Le gouvernement éthiopien m’envoya dix télégrammes m’invitant à représenter l’Éthiopie à ces jeux. J’ai finalement accepté, mais j’étais déterminé à abandonner le sport après cet événement. J’ai eu beaucoup de succès au cours de cette compétition. J’ai obtenu deux médailles d’or, l’une lors d’une course ordinaire, l’autre lors d’une course contre la montre. Mais après cela, j’ai clairement fait connaître ma décision d’abandonner entièrement le cyclisme.
La nouvelle de ma décision atteignit rapidement Haïlé Sélassié, alors empereur d’Éthiopie. Il me convoqua dès mon retour de Lagos, fin janvier. Notre conversation dura environ une demi-heure. Il essaya de me convaincre de continuer à courir pour l’honneur de l’Éthiopie ; il me promit des terres et des richesses et me proposa de devenir entraîneur de cyclistes. J’ai refusé.
Peut-être vous demandez-vous ce qui a bien pu influencer ma décision. Pourquoi ai-je perdu l’intérêt dévorant que j’avais pour le cyclisme ?
Une course plus importante
J’ai découvert qu’une autre sorte de course est plus satisfaisante et plus profitable que les compétitions cyclistes.
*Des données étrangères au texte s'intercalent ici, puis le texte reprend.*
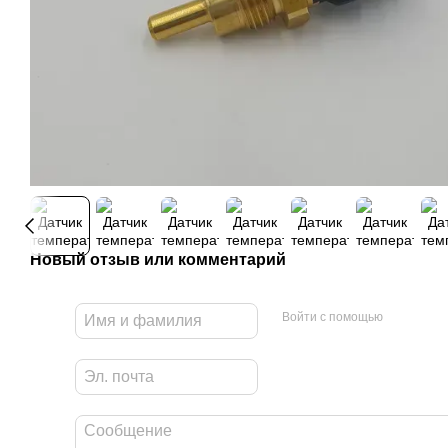
Новый отзыв или комментарий
Войти с помощью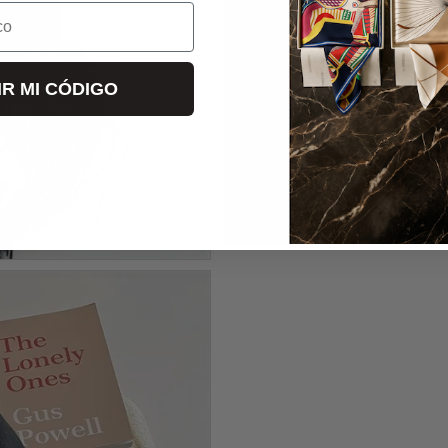
o
IR MI CÓDIGO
Quand, en 1960, j’ai abandonné les études préparatoires à la prêtrise, un parent à Asmara me parla des promesses bibliques concernant un nouveau système de choses juste, de création divine (II Pierre 3:13). À ce moment, ce renseignement ne m’a pas particulièrement intéressé, car, à l’école, j’avais été déçu par la religion. En outre, j’étais passionné par les courses cyclistes.
Cependant, dix ans plus tard, j’ai accepté d’étudier la Bible avec un témoin de Jéhovah en Éthiopie. J’ai aussi commencé à assister à certaines réunions. Puis, quand je me suis rendu en Italie pour participer à des courses cyclistes, je suis entré en contact avec une congrégation de témoins de Jéhovah. J’ai donc continué à assister aux réunions et à étudier la Bible, cette fois avec un intérêt accru.
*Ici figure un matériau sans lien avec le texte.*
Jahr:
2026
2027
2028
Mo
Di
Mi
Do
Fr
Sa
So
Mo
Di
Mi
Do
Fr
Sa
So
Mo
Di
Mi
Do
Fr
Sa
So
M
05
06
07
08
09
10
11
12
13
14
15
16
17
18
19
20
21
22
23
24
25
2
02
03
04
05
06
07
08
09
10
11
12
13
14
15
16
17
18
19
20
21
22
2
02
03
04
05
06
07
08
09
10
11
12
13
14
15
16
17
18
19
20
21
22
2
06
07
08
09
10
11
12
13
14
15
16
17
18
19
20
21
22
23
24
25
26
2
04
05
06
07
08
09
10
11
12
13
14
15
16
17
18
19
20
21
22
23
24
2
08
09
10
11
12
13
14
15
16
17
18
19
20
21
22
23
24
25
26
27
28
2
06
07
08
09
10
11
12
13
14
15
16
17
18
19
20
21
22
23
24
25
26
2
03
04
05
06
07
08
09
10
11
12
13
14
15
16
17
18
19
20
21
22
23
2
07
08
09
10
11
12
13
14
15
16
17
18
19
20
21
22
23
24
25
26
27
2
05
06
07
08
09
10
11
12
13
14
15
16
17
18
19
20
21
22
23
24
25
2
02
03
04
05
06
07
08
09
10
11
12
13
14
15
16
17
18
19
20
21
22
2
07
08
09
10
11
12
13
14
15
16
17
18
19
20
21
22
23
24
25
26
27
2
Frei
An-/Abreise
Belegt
J’ai vraiment compris que le Dieu Tout-puissant va créer un nouveau système après avoir détruit celui-ci, et qu’il prépare un peuple qui survivra à la destruction pour jouir de ses bénédictions (I Jean 2:17). Je me suis alors rendu compte qu’il était indispensable de vivre dès à présent pour ce nouveau système, d’en faire le but de ma vie et d’en parler aux autres. En tant que coureur cycliste, la déclaration suivante de l’apôtre Paul en I Corinthiens 9:24-27, m’a particulièrement frappé :
“Ne savez-vous pas que les coureurs, dans une course, courent tous, mais qu’un seul reçoit le prix ? Courez de manière à l’obtenir. Or tout participant à une compétition se domine en tout. Mais eux, naturellement, le font pour recevoir une couronne corruptible ; nous, au contraire, pour recevoir une couronne incorruptible. Moi donc, je cours ainsi : je ne cours pas sans but bien défini (...) de peur qu’après avoir prêché aux autres, je ne devienne moi-même, d’une façon ou d’une autre, un homme désapprouvé.”
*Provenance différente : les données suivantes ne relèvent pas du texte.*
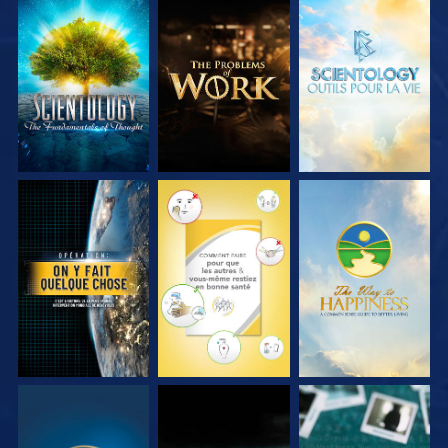
DÉCOUVRIR LES
DÉCOUVRIR LES
DÉCOUVRIR LES
SÉRIES
SÉRIES
SÉRIES
REGARDER
REGARDER
REGARDER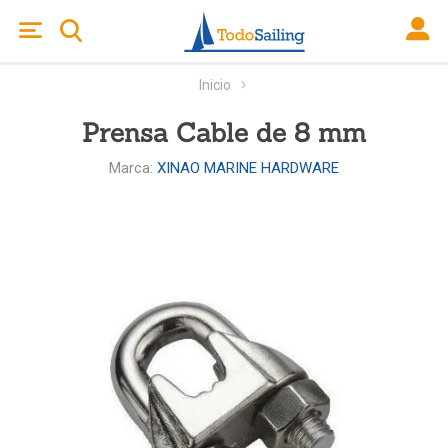
Inicio
Prensa Cable de 8 mm
Marca:
XINAO MARINE HARDWARE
Dans un certain sens, ces mots de l’apôtre s’adressaient à moi. Mais je ne participais pas à la bonne course. Je courais pour un prix de peu de valeur, la renommée et la richesse. À présent je comprenais que je pouvais participer à la course chrétienne pour le prix de la vie éternelle.
Aussi, après la fin des jeux panafricains, j’ai commencé à annoncer publiquement le dessein de Dieu relatif à l’établissement d’un nouveau système de choses juste. Je me souviens de la date exacte où j’ai commencé à prêcher : le 1er février 1973, environ quinze jours après mes deux victoires aux jeux.
Maintenant j’éprouve une grande joie à employer ma force physique à courir, non plus pour un prix éphémère et corruptible, mais pour le prix de la vie éternelle que Jéhovah Dieu réserve à ceux qui l’aiment (Jacq. 1:12). — D’un de nos lecteurs.